The first batch of artisynth were produced in the year 1980 by Omnitech, a major technology corporation dedicated to producing top of the line military hardware. After a decade of vivisections and other horrendous procedures done to them, they finally rose up against Omnitech, fighting for their freedom as well as seizing many of their assets in the process.
Anatomy and Physiology. Edit
Designed and modeled from organic and synthetic materials to resemble their progenitor, the artisynth look quite human. However, there are quite a few differences in their structure, both internal and external. Perhaps the most obvious giveaway between them and humans is the fact their skin is bright white and pale with only a slight tint of yellow to give it any sort of color, and its texture is rather smooth, like polished plastic. Not only that, but the skin around their eyes gradually shifts into a shade of dark brown, making them appear raccoon-like, and the eyes themselves have golden pupils which glow in the dark. Another difference is in their hands and feet. Their phalanges stretch out a few inches longer than a human's, meanwhile their feet only have two digits on them. Lastly, on the outside, the soft tissue that lines the inside of their mouths is completely black, and their teeth are rather short and stubby as well.

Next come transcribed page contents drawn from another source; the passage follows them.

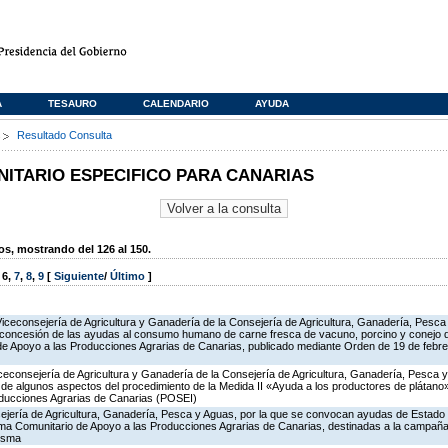
A
TESAURO
CALENDARIO
AYUDA
s
Resultado Consulta
TARIO ESPECIFICO PARA CANARIAS
, mostrando del 126 al 150.
,
6
,
7
,
8
,
9
[
Siguiente
/
Último
]
Viceconsejería de Agricultura y Ganadería de la Consejería de Agricultura, Ganadería, Pesca
 concesión de las ayudas al consumo humano de carne fresca de vacuno, porcino y conejo de
 de Apoyo a las Producciones Agrarias de Canarias, publicado mediante Orden de 19 de febr
iceconsejería de Agricultura y Ganadería de la Consejería de Agricultura, Ganadería, Pesca y
ón de algunos aspectos del procedimiento de la Medida II «Ayuda a los productores de plátan
oducciones Agrarias de Canarias (POSEI)
ejería de Agricultura, Ganadería, Pesca y Aguas, por la que se convocan ayudas de Estado
ma Comunitario de Apoyo a las Producciones Agrarias de Canarias, destinadas a la campañ
misma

Internally, their blood has a yellow color and their organ systems are organized differently with some organs even missing. They completely lack a reproductive system, and their digestive system is unfinished, stopping at the level of the stomach. Since they have no intestinal tract, bladder, or rectal cavity, the artisynth are restricted to eating specially prepared food that their stomachs can digest completely. In the event an artisynth eats something that has not been prepared in this manner, the waste and indigestible elements are expelled back up through the esophagus.
All in all, their anatomy and odd features reflects the carelessness that went into their design as they were never intended to be shown in public nor were they expected to live long. Less organs, less polish, and less features meant saving money to the company that made them.